The throw off clearly shines within these confines, standouts being Whishaw as the particularly
offended Sebastian, so weak of will and physicality that you're convinced a rigid breeze
would break him in half. It's a knockout turn by the actor, particularly when slott
ed against Old Vic wonders like Thompson (marvellously bitchy as Mother Marchmain)

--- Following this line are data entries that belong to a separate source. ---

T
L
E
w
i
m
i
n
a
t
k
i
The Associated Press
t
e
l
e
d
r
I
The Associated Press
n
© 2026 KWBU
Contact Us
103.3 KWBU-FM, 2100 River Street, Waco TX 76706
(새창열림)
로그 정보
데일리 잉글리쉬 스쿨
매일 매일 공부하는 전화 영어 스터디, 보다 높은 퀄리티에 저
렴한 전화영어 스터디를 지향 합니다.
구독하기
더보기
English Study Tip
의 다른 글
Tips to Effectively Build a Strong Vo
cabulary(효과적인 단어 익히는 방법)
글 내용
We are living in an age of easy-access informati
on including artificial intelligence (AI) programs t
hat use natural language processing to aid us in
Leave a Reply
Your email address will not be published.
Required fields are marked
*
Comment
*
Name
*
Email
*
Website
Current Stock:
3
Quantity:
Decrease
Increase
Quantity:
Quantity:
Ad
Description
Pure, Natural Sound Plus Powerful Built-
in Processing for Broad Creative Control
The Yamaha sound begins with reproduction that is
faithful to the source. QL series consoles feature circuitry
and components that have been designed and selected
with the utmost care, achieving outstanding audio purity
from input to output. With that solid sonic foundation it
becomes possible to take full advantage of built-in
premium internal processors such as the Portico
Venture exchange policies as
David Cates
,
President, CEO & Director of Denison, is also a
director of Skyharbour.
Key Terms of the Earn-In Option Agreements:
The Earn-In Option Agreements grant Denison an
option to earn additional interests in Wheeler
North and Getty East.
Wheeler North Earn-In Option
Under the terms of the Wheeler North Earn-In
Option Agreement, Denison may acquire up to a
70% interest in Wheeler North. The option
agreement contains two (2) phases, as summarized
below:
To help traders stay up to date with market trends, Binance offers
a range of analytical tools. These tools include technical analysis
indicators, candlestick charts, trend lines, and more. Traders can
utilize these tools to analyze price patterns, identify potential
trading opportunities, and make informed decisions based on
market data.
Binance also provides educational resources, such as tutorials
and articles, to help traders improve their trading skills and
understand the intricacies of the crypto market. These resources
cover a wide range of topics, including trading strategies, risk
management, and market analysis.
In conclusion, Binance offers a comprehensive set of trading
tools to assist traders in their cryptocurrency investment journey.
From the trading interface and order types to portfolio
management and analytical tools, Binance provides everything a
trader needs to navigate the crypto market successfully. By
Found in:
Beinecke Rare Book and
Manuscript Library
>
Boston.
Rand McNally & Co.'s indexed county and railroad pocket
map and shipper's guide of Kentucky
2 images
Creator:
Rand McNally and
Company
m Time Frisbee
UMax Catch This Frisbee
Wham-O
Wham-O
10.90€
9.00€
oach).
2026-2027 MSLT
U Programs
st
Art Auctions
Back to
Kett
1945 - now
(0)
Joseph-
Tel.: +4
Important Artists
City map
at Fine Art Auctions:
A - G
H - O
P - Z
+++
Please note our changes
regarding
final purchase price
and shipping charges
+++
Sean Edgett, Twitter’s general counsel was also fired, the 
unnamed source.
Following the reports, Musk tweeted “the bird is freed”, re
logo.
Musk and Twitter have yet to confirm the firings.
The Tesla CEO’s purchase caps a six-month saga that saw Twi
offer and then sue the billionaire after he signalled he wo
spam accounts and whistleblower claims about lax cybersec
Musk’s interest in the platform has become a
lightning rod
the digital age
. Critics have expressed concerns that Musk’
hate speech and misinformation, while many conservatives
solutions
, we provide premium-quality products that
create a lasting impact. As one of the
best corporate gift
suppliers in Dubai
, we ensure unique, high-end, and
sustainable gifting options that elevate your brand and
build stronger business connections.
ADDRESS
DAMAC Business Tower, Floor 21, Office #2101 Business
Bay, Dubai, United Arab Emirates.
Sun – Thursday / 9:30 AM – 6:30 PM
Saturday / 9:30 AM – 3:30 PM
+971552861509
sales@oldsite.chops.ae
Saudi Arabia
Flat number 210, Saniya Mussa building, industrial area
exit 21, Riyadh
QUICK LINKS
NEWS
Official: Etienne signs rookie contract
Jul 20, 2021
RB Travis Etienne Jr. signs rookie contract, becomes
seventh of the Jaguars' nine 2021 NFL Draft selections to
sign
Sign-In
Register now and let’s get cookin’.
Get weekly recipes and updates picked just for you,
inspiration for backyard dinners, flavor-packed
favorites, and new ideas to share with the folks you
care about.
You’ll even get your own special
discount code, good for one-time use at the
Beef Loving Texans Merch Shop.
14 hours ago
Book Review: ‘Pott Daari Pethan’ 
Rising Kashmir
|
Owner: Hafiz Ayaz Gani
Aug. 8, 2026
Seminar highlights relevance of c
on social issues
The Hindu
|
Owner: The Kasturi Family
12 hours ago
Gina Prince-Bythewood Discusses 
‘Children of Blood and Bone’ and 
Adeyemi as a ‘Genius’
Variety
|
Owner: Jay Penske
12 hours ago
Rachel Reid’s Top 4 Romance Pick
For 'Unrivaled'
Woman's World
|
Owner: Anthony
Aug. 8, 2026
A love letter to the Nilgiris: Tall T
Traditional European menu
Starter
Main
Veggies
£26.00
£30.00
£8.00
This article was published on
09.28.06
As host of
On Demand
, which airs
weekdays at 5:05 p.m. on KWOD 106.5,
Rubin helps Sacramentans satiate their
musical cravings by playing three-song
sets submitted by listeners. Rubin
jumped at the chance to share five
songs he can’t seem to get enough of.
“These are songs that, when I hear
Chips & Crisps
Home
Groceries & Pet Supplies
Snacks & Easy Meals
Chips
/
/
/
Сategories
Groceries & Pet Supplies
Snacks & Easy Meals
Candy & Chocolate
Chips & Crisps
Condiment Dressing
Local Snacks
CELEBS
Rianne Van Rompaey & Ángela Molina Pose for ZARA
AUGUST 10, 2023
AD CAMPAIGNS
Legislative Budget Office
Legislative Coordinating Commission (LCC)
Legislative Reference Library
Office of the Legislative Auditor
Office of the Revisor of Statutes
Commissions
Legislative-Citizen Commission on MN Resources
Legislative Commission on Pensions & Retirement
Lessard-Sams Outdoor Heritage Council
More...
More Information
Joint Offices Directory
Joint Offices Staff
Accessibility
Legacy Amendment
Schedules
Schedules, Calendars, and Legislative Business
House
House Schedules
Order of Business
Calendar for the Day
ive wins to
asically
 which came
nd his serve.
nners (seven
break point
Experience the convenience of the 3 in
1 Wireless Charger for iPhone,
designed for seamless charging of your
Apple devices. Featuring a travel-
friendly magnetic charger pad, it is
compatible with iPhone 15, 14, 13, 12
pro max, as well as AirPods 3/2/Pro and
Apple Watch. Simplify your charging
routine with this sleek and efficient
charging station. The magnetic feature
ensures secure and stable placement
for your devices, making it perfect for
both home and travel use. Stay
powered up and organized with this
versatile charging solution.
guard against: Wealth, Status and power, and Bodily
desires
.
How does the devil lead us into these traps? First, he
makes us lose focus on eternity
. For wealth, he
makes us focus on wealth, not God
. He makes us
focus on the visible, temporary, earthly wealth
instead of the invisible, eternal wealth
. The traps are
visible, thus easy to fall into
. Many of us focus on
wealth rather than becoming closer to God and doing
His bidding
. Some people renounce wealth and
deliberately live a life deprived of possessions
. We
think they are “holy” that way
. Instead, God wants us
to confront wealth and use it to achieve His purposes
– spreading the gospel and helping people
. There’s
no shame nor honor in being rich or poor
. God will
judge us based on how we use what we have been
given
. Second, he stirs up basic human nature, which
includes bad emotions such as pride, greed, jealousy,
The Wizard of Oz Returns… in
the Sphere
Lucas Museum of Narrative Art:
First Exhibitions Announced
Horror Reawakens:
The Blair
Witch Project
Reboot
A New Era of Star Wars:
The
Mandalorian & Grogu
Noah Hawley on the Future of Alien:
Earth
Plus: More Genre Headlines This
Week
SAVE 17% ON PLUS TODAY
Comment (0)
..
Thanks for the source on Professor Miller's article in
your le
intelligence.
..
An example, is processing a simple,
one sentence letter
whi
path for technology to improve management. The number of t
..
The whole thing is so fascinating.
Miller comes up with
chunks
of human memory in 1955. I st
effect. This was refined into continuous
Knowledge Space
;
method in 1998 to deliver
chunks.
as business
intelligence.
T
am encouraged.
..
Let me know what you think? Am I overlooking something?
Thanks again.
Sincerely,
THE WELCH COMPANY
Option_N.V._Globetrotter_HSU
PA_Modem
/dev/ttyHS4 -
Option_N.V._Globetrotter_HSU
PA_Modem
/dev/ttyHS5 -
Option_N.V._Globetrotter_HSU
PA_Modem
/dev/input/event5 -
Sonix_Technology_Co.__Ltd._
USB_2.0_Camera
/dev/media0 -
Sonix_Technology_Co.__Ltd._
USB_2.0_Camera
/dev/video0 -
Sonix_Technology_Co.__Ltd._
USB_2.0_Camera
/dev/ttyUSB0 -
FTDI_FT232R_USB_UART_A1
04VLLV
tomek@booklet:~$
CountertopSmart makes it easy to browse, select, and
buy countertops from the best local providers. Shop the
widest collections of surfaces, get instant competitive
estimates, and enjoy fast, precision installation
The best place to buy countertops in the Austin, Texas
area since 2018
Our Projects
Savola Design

and Michael Gambon (as the discredited Lord paterfamilias in expatriate). Guiding us through
all of this is Goode, his open faced Everyman slowly giving way to a selfishness
all his own. The amazing thing about Brideshead Revisited, outside of its stunning
set design and meticulous direction, is how gullible we find ourselves inside these
posh and polite environs. Once the characters' true motives get showing through,
we are shocked at how dramatic (and unexpected) they are.
It's all part of this film's unfathomable charms. Most audiences would see an English
countryside accented with a castle-like keep and stiff swells and assume they know
the taradiddle from rote. Granted, Brideshead Revisited does initially feel like a journey we've
made before. But thanks to the utter gift of everyone in front of and behind the
lens, we wind up seeing the circumstances through fresh, and very satisfied eyes.
That must be why they call it Brideshead.